*What the exercise asks*:
Each line below must be reproduced exactly, though the pictures are to be dropped.

** Opening Data to use block **

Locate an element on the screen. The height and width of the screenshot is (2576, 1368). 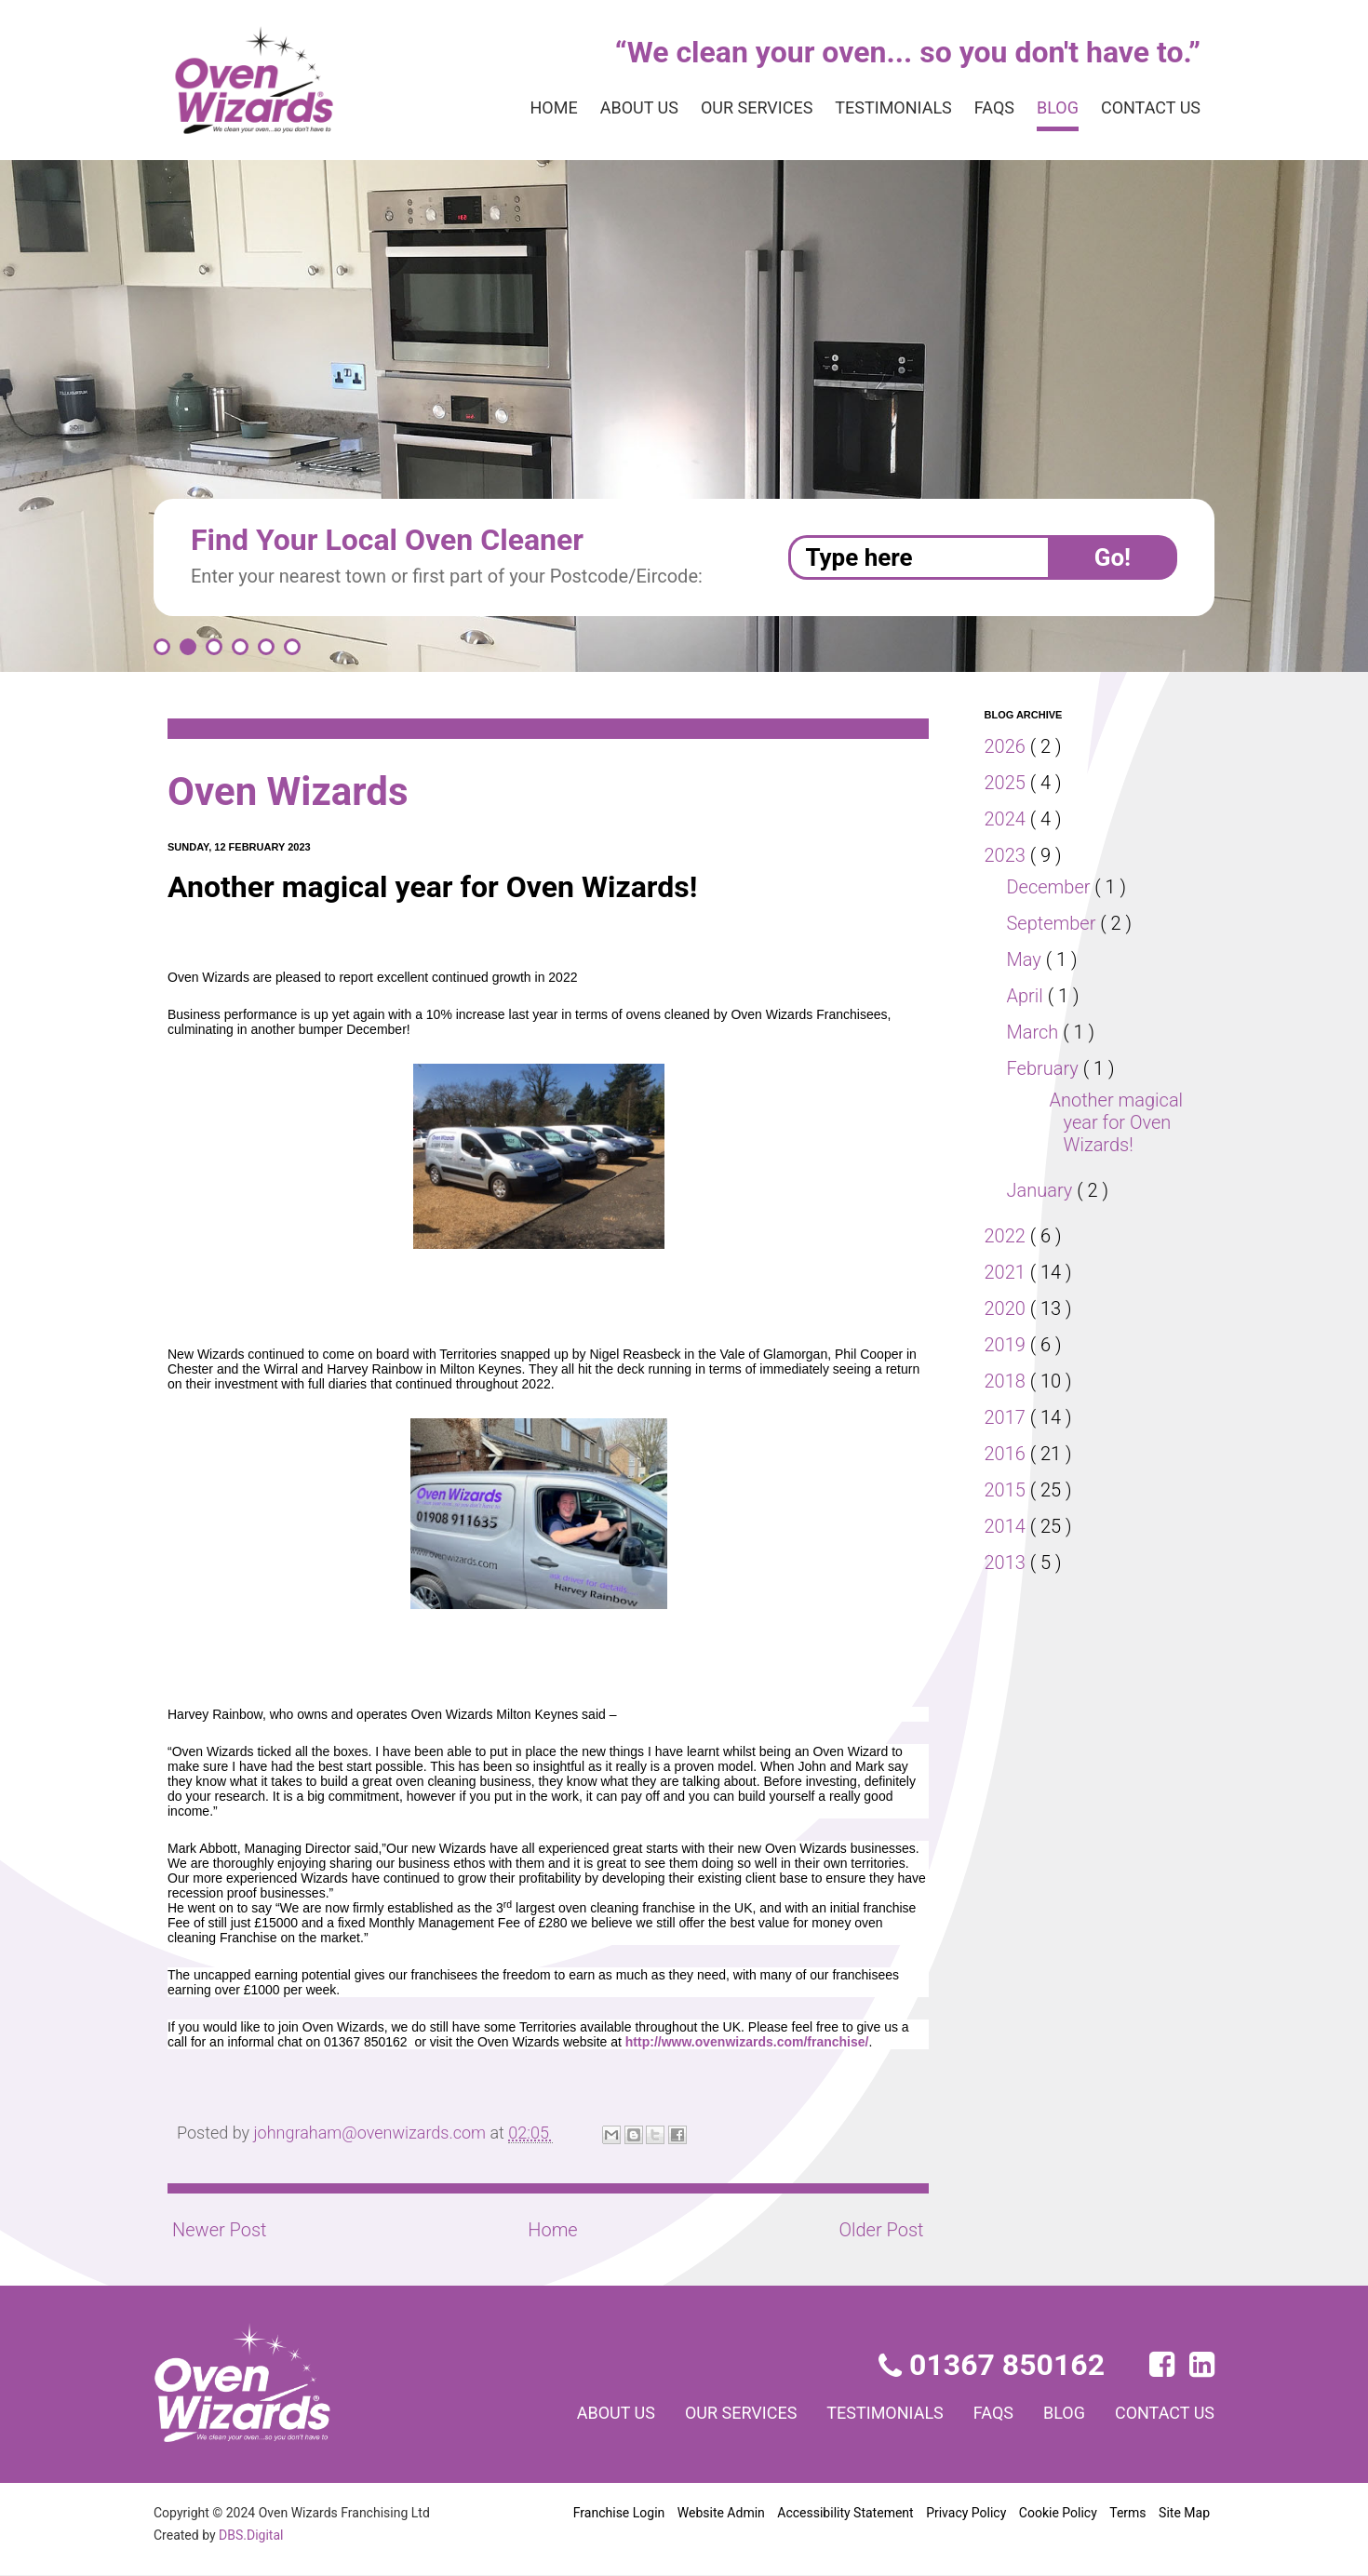
DBS.Digital is located at coordinates (254, 2535).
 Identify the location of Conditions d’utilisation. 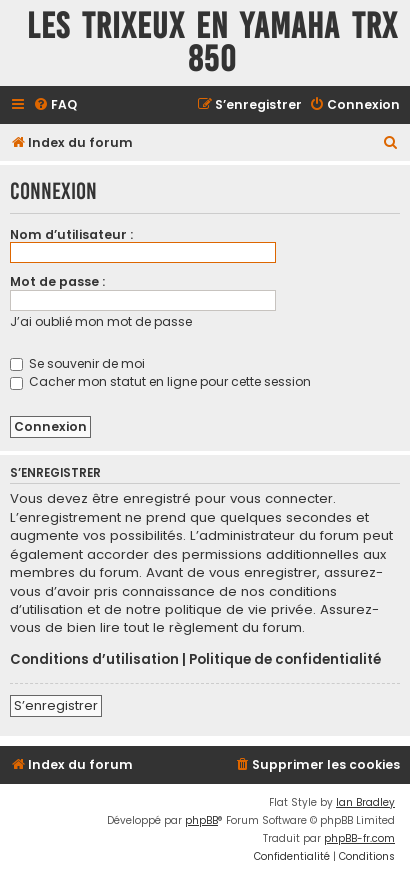
(94, 660).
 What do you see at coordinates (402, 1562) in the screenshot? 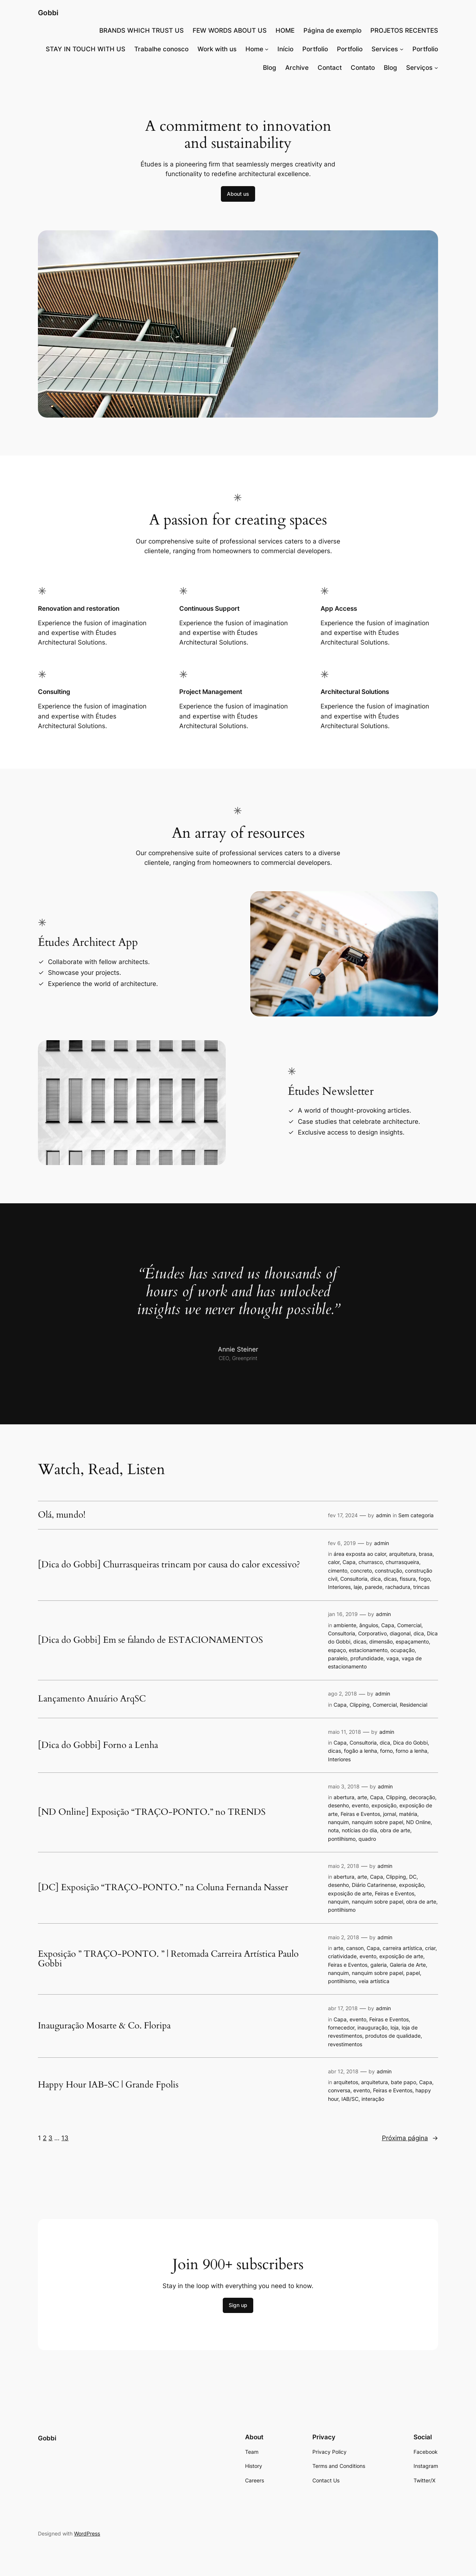
I see `churrasqueira` at bounding box center [402, 1562].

** Closing Data to use block **

*Task response*:
Locate an element on the screen. The height and width of the screenshot is (2576, 1368). 
DBS.Digital is located at coordinates (254, 2535).
 Identify the location of Conditions d’utilisation. 
(94, 660).
 What do you see at coordinates (402, 1562) in the screenshot? 
I see `churrasqueira` at bounding box center [402, 1562].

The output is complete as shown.